EXERCISE AIM:
Leaving out all pictures, copy the lines below exactly, from the line with "当社独自の基準に基づく算出のため、あくまでも一つの参考" to the last line, both ends included.

INPUT DATA Block Start

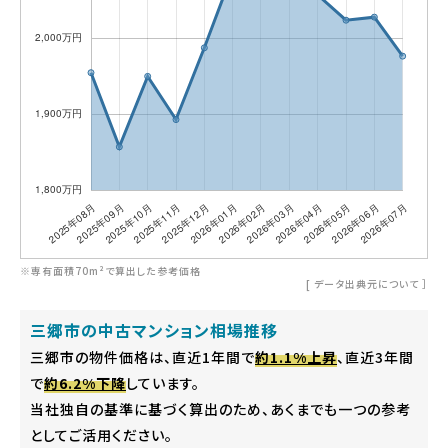
※専有面積70m²で算出した参考価格
[
データ出典元について
］
三郷市の中古マンション相場推移
三郷市の物件価格は、直近1年間で
約1.1%上昇
、直近3年間
で
約6.2%下降
しています。
当社独自の基準に基づく算出のため、あくまでも一つの参考
としてご活用ください。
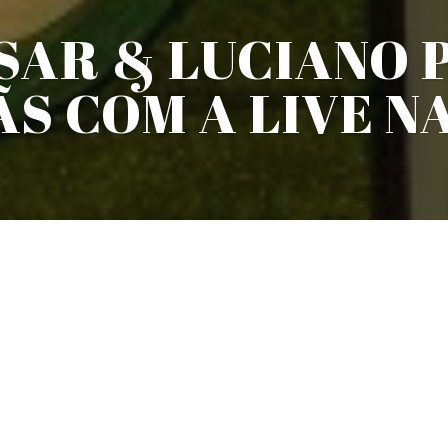
SAR & LUCIANO
ÃS COM A LIVE N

INPUT DATA Block End

SOLUTION FOR THIS EXERCISE:
当社独自の基準に基づく算出のため、あくまでも一つの参考
としてご活用ください。
SAR & LUCIANO
ÃS COM A LIVE N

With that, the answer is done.